-------- Extracted entries --------
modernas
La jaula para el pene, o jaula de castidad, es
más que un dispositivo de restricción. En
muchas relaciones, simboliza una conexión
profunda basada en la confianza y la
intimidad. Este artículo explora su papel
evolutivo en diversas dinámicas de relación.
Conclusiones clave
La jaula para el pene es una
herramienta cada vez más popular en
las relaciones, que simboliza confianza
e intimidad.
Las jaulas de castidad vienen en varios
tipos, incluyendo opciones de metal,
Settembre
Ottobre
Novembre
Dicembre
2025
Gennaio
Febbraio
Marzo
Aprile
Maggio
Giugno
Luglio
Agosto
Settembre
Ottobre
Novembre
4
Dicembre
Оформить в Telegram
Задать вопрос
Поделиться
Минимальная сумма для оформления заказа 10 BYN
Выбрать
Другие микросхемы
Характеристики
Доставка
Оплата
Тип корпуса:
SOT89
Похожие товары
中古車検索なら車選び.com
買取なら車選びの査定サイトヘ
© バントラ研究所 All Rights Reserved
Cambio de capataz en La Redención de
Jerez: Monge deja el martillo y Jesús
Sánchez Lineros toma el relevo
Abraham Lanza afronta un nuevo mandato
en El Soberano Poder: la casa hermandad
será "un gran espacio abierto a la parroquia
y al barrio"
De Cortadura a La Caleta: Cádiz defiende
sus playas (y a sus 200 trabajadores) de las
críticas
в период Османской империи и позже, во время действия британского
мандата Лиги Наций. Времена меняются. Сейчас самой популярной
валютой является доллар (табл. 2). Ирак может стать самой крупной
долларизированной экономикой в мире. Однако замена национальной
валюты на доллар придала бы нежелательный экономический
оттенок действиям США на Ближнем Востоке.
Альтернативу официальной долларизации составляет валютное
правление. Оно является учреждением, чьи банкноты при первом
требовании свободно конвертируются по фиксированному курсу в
--------
-------- Extracted entries --------
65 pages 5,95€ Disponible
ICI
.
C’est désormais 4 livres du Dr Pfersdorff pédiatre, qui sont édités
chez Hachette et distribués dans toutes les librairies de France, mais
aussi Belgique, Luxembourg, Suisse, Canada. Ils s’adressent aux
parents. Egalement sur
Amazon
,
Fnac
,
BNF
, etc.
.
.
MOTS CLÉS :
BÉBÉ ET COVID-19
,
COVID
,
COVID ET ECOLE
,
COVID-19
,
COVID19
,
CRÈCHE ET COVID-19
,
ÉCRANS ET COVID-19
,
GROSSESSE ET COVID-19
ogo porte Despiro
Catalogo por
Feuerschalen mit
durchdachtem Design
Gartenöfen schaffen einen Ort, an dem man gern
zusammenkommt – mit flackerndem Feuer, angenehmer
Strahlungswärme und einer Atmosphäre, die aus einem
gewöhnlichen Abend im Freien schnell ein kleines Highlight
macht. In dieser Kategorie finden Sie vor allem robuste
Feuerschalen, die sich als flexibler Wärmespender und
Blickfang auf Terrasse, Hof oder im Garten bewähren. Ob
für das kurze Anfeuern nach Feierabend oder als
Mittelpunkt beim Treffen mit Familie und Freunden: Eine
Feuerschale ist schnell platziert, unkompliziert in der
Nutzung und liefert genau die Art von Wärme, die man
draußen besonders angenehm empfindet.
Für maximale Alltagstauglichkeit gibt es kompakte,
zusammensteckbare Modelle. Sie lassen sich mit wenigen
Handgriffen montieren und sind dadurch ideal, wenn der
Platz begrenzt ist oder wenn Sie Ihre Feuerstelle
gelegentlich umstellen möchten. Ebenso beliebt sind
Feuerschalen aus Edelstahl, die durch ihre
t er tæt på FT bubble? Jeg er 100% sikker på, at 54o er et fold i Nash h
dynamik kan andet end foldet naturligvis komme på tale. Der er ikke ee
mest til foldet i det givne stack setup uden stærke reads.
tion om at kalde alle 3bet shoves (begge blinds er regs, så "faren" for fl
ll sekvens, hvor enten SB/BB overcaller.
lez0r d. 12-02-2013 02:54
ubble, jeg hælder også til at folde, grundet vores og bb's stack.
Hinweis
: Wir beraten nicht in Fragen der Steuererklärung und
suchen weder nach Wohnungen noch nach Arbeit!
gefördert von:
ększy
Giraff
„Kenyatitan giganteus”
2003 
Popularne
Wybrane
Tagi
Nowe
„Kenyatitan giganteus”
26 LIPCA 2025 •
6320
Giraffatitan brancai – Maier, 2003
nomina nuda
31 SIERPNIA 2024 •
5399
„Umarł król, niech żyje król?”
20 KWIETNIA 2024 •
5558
--------
-------- Extracted entries --------
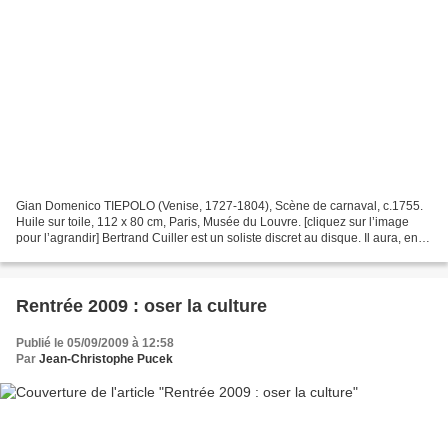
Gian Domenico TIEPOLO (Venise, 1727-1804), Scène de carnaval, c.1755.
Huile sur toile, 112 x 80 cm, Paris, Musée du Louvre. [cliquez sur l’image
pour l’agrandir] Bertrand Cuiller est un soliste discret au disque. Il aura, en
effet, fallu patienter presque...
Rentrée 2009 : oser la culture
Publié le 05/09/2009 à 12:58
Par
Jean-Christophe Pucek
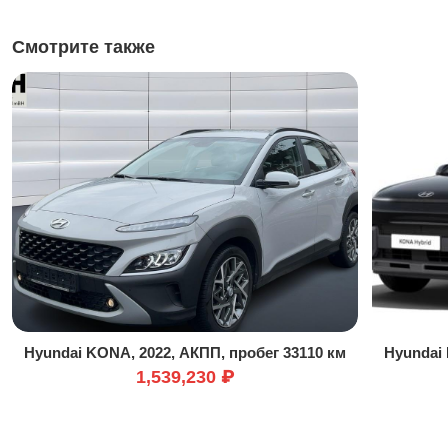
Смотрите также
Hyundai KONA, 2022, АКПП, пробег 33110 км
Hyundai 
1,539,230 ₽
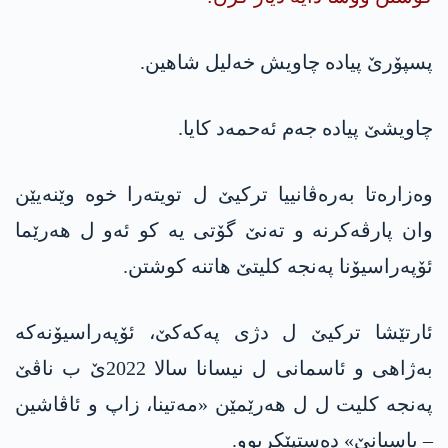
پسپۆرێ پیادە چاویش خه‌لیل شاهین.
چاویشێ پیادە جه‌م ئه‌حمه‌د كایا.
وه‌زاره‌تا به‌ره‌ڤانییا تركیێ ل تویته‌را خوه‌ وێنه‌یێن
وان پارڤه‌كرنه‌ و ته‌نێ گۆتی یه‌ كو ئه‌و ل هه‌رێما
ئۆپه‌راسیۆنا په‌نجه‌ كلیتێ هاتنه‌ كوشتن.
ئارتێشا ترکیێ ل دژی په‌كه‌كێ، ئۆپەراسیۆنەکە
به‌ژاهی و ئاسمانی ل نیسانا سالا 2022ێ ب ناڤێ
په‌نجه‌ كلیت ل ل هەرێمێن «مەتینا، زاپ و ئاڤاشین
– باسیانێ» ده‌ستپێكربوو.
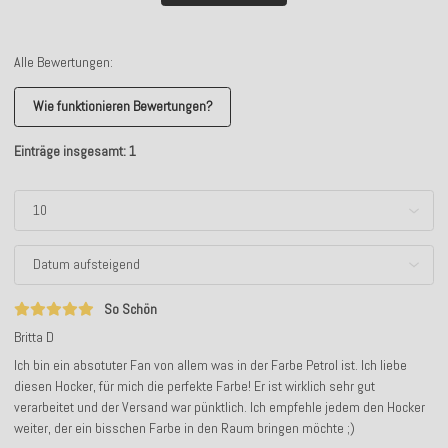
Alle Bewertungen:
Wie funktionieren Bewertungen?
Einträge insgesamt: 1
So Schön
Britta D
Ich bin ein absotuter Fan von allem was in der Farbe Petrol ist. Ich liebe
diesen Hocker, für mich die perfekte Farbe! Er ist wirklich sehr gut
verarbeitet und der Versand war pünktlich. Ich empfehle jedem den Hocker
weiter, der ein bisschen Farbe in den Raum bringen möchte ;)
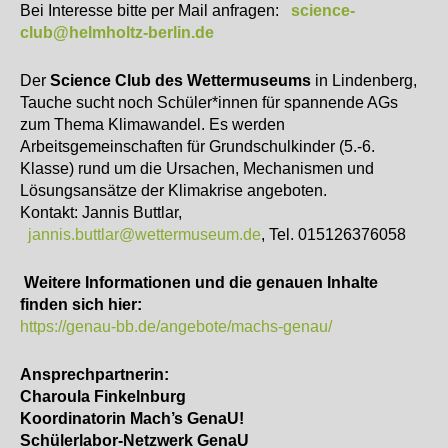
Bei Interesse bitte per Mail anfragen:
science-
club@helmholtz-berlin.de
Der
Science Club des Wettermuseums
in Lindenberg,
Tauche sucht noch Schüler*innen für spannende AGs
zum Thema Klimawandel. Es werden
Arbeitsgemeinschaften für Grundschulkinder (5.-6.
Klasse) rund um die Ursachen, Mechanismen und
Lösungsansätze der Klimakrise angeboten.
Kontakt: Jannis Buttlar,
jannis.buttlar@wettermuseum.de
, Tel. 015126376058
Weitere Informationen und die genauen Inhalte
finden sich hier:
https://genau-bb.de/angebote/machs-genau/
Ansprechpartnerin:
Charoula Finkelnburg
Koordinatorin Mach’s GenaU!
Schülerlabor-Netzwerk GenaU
--------
*Problem to work on:*
Please give an exact copy of the lines above, beginning with the line containing "herramienta cada vez más popular en" and running through the line containing "中古車検索なら車選び.com", and of no other lines.

*Expected answer:*
herramienta cada vez más popular en
las relaciones, que simboliza confianza
e intimidad.
Las jaulas de castidad vienen en varios
tipos, incluyendo opciones de metal,
Settembre
Ottobre
Novembre
Dicembre
2025
Gennaio
Febbraio
Marzo
Aprile
Maggio
Giugno
Luglio
Agosto
Settembre
Ottobre
Novembre
4
Dicembre
Оформить в Telegram
Задать вопрос
Поделиться
Минимальная сумма для оформления заказа 10 BYN
Выбрать
Другие микросхемы
Характеристики
Доставка
Оплата
Тип корпуса:
SOT89
Похожие товары
中古車検索なら車選び.com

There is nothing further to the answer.